Lira, a neta preferida de meu pai
Todo pai e mãe têm um filho preferido. Mesmo que digam, principalmente as mães, que amam seus filhos de maneira igual, como se o amor pudesse ser posto em uma balança e quantificado. Avô e avó também têm seu neto preferido.
Lílian, uma dos cinco filhos de minha irmã, era a neta preferida de Vicente, meu pai.
Ele, um homem já de idade, – geralmente os avós o são – analfabeto, não conseguia pronunciar corretamente o nome da neta – Lílian – e na sua linguagem rústica apenas dizia: Lira.

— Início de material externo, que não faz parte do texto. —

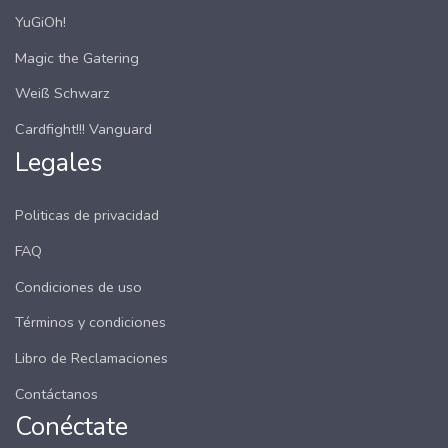
YuGiOh!
Magic the Gatering
Weiß Schwarz
Cardfight!!! Vanguard
Legales
Politicas de privacidad
FAQ
Condiciones de uso
Términos y condiciones
Libro de Reclamaciones
Contáctanos
Conéctate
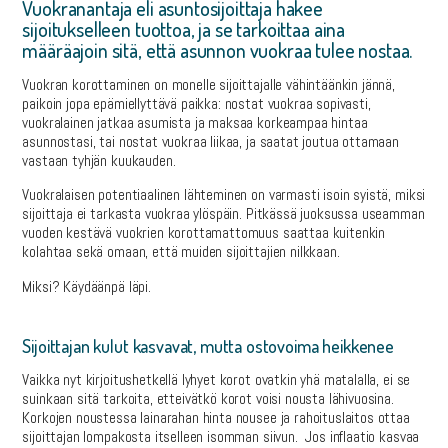
Vuokranantaja eli asuntosijoittaja hakee
sijoitukselleen tuottoa, ja se tarkoittaa aina
määräajoin sitä, että asunnon vuokraa tulee nostaa.
Vuokran korottaminen on monelle sijoittajalle vähintäänkin jännä,
paikoin jopa epämiellyttävä paikka: nostat vuokraa sopivasti,
vuokralainen jatkaa asumista ja maksaa korkeampaa hintaa
asunnostasi, tai nostat vuokraa liikaa, ja saatat joutua ottamaan
vastaan tyhjän kuukauden.
Vuokralaisen potentiaalinen lähteminen on varmasti isoin syistä, miksi
sijoittaja ei tarkasta vuokraa ylöspäin. Pitkässä juoksussa useamman
vuoden kestävä vuokrien korottamattomuus saattaa kuitenkin
kolahtaa sekä omaan, että muiden sijoittajien nilkkaan.
Miksi? Käydäänpä läpi.
Sijoittajan kulut kasvavat, mutta ostovoima heikkenee
Vaikka nyt kirjoitushetkellä lyhyet korot ovatkin yhä matalalla, ei se
suinkaan sitä tarkoita, etteivätkö korot voisi nousta lähivuosina.
Korkojen noustessa lainarahan hinta nousee ja rahoituslaitos ottaa
sijoittajan lompakosta itselleen isomman siivun. Jos inflaatio kasvaa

E era assim que ele a chamava
Quando Lílian aprontava das suas e Arlinda, minha mãe, reclamava, meu pai apenas dizia: Lira, Lira. E a reprimenda acabava aí, na simples repetição do nome da neta. Perto dele ninguém ousava bater em Lílian, nem mesmo minha mãe. E ela e nós todos bem sabíamos disso.
Certa ocasião – Lílian aprontara mais uma das suas – minha mãe prometeu-lhe dar uma surra. Lílian passou uma semana dormindo com meu pai, quase encastelada no quarto, protegida pelo velho patriarca.. Meus pais, a essa época, já dormiam em quartos separados. Era como se o quarto fosse um lugar intransponível, mas a menina sabia que ali, nem mesmo a avó, seria capaz de cumprir a promessa da surra.
Um namorado que tive, em minha adolescência passada em Castro Alves – cidade do poeta – chamava meu pai de cangaceiro. Hoje, consigo ver naquela figura agreste, sempre metida em um gibão de couro de carneiro e mascando fumo, um velho cangaceiro saído das histórias de Lampião. Mas cangaceiro que não metia medo em ninguém, porque atrás de toda aquela maltratada aparência, seu Vicente era apenas o meu pai.
E, mais ainda, o avô de Lira, sua neta preferida.